_EXERCISE DESCRIPTION_:
The required answer is every line of the data containing the word "הנכסים".

[Records contained in a dataset]
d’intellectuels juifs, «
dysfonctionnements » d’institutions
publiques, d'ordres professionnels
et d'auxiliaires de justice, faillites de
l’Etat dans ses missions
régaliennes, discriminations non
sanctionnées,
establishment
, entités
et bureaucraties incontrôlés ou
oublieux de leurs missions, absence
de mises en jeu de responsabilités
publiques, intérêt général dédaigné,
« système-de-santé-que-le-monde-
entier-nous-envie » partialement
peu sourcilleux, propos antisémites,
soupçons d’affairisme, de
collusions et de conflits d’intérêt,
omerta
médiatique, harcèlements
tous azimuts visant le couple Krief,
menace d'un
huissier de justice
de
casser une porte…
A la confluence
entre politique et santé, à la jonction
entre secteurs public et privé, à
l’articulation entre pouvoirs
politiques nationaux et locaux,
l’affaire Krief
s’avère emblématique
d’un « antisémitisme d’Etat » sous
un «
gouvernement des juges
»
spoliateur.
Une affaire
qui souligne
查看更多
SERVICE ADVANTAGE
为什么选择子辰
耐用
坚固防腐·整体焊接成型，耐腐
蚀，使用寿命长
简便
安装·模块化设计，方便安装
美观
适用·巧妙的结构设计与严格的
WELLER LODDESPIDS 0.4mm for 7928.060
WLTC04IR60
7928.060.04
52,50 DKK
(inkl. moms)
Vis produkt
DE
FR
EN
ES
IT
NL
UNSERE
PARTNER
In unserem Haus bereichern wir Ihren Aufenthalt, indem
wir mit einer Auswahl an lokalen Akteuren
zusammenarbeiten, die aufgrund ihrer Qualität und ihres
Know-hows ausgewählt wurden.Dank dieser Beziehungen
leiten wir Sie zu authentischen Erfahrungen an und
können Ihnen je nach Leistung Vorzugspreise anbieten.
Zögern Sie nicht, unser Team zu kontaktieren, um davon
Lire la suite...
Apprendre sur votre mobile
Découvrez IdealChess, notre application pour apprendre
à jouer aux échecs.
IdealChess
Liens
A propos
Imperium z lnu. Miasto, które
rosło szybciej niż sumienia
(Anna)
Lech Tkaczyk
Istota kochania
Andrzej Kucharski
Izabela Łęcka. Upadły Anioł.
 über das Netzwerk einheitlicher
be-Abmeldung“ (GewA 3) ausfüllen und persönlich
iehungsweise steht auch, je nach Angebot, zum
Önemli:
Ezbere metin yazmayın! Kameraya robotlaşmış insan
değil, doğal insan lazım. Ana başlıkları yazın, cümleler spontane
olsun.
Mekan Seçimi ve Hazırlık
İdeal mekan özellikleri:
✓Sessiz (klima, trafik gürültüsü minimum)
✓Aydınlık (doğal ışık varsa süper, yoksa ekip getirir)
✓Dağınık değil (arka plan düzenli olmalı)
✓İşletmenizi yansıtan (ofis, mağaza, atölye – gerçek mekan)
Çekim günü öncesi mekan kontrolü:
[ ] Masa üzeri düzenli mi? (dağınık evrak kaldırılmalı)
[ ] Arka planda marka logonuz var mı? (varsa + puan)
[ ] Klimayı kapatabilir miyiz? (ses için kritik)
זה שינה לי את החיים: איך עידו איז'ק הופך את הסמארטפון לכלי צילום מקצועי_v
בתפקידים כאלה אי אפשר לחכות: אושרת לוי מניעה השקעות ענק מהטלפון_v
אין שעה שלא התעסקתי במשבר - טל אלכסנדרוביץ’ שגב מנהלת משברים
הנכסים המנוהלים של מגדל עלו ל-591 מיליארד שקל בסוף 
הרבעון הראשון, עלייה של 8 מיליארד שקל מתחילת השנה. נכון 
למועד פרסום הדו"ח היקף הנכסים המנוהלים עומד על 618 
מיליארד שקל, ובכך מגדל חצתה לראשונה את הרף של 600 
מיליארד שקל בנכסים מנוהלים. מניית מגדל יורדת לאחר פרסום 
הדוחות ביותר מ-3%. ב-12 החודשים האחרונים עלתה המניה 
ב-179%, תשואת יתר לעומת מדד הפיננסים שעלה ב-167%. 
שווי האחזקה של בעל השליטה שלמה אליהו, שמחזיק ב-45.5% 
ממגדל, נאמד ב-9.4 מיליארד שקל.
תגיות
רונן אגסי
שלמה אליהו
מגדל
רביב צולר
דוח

_YOUR RESPONSE_:
הנכסים המנוהלים של מגדל עלו ל-591 מיליארד שקל בסוף 
למועד פרסום הדו"ח היקף הנכסים המנוהלים עומד על 618 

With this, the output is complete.